● **What is required**
Transcribe the entries that follow, every word as written, and drop the pictures.
══ Entries supplied
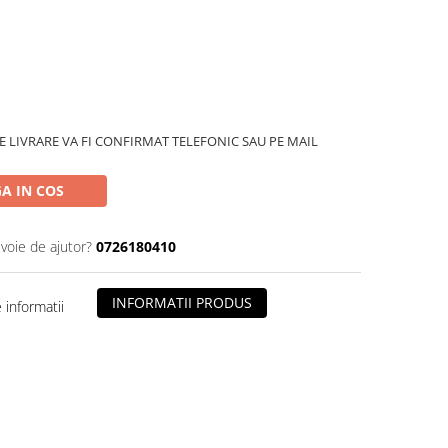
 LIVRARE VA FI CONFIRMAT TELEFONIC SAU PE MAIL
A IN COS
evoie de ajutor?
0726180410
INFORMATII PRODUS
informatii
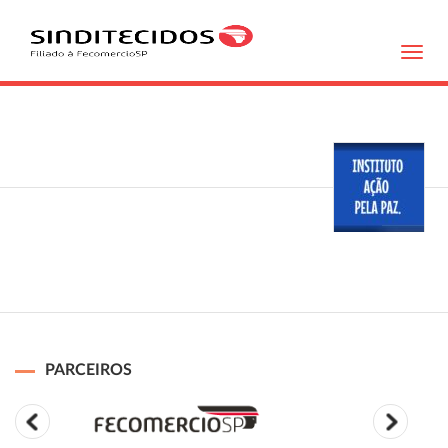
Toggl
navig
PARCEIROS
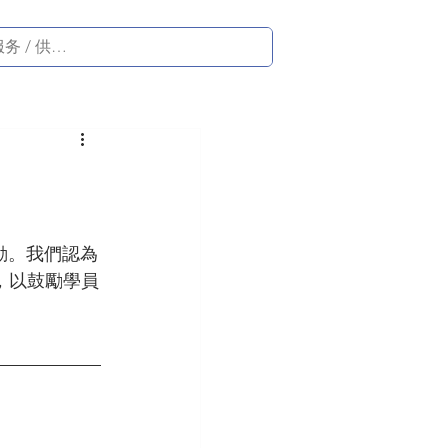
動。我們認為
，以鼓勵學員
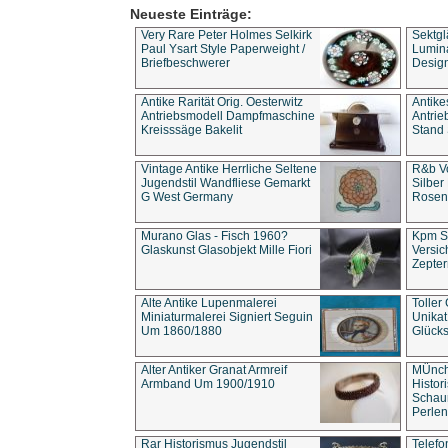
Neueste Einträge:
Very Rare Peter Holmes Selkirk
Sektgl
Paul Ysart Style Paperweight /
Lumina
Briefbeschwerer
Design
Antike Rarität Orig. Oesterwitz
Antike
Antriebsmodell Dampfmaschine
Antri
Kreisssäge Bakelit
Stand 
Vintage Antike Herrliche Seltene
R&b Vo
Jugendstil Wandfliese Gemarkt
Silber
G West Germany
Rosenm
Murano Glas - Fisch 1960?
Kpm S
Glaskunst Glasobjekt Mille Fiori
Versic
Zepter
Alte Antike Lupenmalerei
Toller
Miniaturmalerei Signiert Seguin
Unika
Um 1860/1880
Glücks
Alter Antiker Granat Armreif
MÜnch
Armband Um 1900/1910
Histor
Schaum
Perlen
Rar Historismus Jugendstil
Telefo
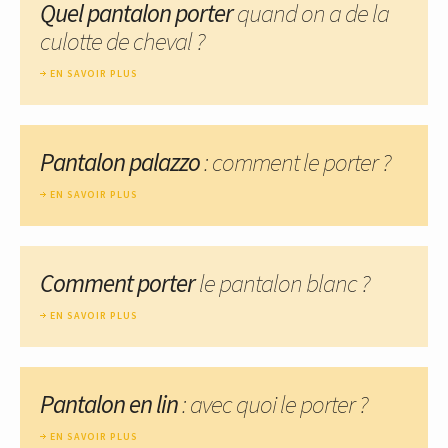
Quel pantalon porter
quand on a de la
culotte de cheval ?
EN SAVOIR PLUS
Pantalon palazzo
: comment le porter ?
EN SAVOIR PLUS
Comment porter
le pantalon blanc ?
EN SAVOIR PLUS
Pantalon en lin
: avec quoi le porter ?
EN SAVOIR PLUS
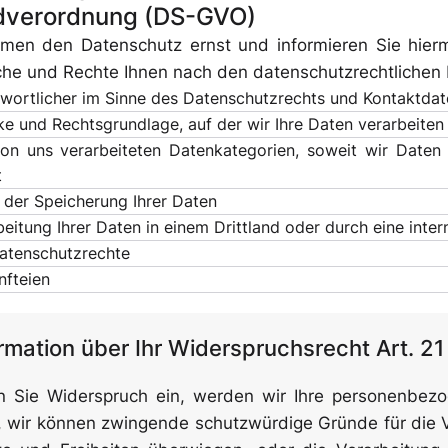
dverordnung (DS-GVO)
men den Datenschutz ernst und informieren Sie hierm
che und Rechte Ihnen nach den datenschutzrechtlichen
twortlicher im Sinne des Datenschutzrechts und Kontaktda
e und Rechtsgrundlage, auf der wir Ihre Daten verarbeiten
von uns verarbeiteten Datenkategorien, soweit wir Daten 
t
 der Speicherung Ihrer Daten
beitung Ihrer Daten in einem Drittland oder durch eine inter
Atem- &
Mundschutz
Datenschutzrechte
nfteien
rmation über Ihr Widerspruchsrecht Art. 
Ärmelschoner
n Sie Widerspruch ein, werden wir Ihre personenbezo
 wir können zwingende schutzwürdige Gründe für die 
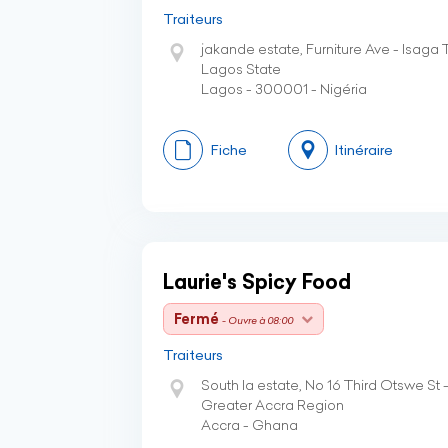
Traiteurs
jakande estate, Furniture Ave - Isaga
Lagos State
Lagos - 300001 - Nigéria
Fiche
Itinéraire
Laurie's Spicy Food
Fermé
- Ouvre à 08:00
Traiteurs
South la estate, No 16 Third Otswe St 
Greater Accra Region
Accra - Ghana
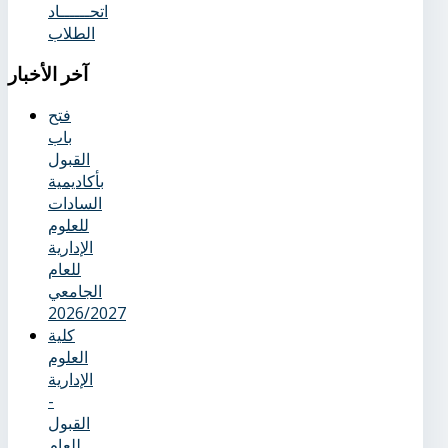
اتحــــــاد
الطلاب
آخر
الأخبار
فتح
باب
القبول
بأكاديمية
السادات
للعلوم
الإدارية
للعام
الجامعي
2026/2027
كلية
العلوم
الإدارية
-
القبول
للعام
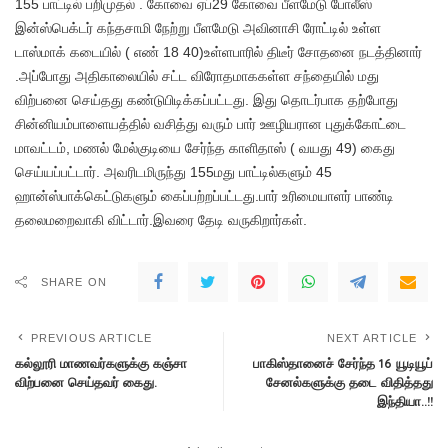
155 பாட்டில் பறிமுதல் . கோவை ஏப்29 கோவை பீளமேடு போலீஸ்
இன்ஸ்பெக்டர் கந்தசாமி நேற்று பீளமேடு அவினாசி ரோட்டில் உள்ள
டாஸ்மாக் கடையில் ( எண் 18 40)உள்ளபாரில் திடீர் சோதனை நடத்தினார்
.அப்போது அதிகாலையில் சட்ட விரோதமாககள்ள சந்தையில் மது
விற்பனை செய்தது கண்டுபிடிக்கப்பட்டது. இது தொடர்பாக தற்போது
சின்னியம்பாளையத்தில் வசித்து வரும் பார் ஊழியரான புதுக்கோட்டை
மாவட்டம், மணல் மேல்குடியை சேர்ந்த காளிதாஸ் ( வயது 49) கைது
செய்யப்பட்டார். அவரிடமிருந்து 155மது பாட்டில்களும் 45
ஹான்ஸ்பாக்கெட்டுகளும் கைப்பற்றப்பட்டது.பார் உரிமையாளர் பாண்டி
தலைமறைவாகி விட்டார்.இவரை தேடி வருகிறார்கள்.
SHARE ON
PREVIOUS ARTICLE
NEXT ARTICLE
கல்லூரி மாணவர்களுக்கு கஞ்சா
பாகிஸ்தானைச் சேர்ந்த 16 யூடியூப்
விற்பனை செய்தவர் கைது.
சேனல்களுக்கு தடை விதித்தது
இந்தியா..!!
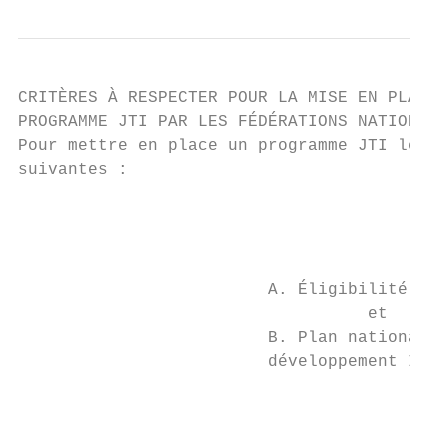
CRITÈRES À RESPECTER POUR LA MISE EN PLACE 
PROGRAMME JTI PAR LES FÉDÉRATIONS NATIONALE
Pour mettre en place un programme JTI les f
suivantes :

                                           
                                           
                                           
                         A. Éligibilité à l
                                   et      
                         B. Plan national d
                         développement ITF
════
● **Response to the task**
 LIVRARE VA FI CONFIRMAT TELEFONIC SAU PE MAIL
A IN COS
evoie de ajutor?
0726180410
INFORMATII PRODUS
informatii
Toggl
navig
PARCEIROS
動。我們認為
，以鼓勵學員
Neueste Einträge:
Very Rare Peter Holmes Selkirk
Sektgl
Paul Ysart Style Paperweight /
Lumina
Briefbeschwerer
Design
Antike Rarität Orig. Oesterwitz
Antike
Antriebsmodell Dampfmaschine
Antri
Kreisssäge Bakelit
Stand 
Vintage Antike Herrliche Seltene
R&b Vo
Jugendstil Wandfliese Gemarkt
Silber
G West Germany
Rosenm
Murano Glas - Fisch 1960?
Kpm S
Glaskunst Glasobjekt Mille Fiori
Versic
Zepter
Alte Antike Lupenmalerei
Toller
Miniaturmalerei Signiert Seguin
Unika
Um 1860/1880
Glücks
Alter Antiker Granat Armreif
MÜnch
Armband Um 1900/1910
Histor
Schaum
Perlen
Rar Historismus Jugendstil
Telefo
Quel pantalon porter
quand on a de la
culotte de cheval ?
EN SAVOIR PLUS
Pantalon palazzo
: comment le porter ?
EN SAVOIR PLUS
Comment porter
le pantalon blanc ?
EN SAVOIR PLUS
Pantalon en lin
: avec quoi le porter ?
EN SAVOIR PLUS
dverordnung (DS-GVO)
men den Datenschutz ernst und informieren Sie hierm
che und Rechte Ihnen nach den datenschutzrechtlichen
twortlicher im Sinne des Datenschutzrechts und Kontaktda
e und Rechtsgrundlage, auf der wir Ihre Daten verarbeiten
von uns verarbeiteten Datenkategorien, soweit wir Daten 
t
 der Speicherung Ihrer Daten
beitung Ihrer Daten in einem Drittland oder durch eine inter
Atem- &
Mundschutz
Datenschutzrechte
nfteien
rmation über Ihr Widerspruchsrecht Art. 
Ärmelschoner
n Sie Widerspruch ein, werden wir Ihre personenbezo
 wir können zwingende schutzwürdige Gründe für die 
Traiteurs
jakande estate, Furniture Ave - Isaga
Lagos State
Lagos - 300001 - Nigéria
Fiche
Itinéraire
Laurie's Spicy Food
Fermé
- Ouvre à 08:00
Traiteurs
South la estate, No 16 Third Otswe St 
Greater Accra Region
Accra - Ghana
اتحــــــاد
الطلاب
آخر
الأخبار
فتح
باب
القبول
بأكاديمية
السادات
للعلوم
الإدارية
للعام
الجامعي
2026/2027
كلية
العلوم
الإدارية
-
القبول
للعام
155 பாட்டில் பறிமுதல் . கோவை ஏப்29 கோவை பீளமேடு போலீஸ்
இன்ஸ்பெக்டர் கந்தசாமி நேற்று பீளமேடு அவினாசி ரோட்டில் உள்ள
டாஸ்மாக் கடையில் ( எண் 18 40)உள்ளபாரில் திடீர் சோதனை நடத்தினார்
.அப்போது அதிகாலையில் சட்ட விரோதமாககள்ள சந்தையில் மது
விற்பனை செய்தது கண்டுபிடிக்கப்பட்டது. இது தொடர்பாக தற்போது
சின்னியம்பாளையத்தில் வசித்து வரும் பார் ஊழியரான புதுக்கோட்டை
மாவட்டம், மணல் மேல்குடியை சேர்ந்த காளிதாஸ் ( வயது 49) கைது
செய்யப்பட்டார். அவரிடமிருந்து 155மது பாட்டில்களும் 45
ஹான்ஸ்பாக்கெட்டுகளும் கைப்பற்றப்பட்டது.பார் உரிமையாளர் பாண்டி
தலைமறைவாகி விட்டார்.இவரை தேடி வருகிறார்கள்.
SHARE ON
PREVIOUS ARTICLE
NEXT ARTICLE
கல்லூரி மாணவர்களுக்கு கஞ்சா
பாகிஸ்தானைச் சேர்ந்த 16 யூடியூப்
விற்பனை செய்தவர் கைது.
சேனல்களுக்கு தடை விதித்தது
இந்தியா..!!
CRITÈRES À RESPECTER POUR LA MISE EN PLACE 
PROGRAMME JTI PAR LES FÉDÉRATIONS NATIONALE
Pour mettre en place un programme JTI les f
suivantes :

                                           
                                           
                                           
                         A. Éligibilité à l
                                   et      
                         B. Plan national d
                         développement ITF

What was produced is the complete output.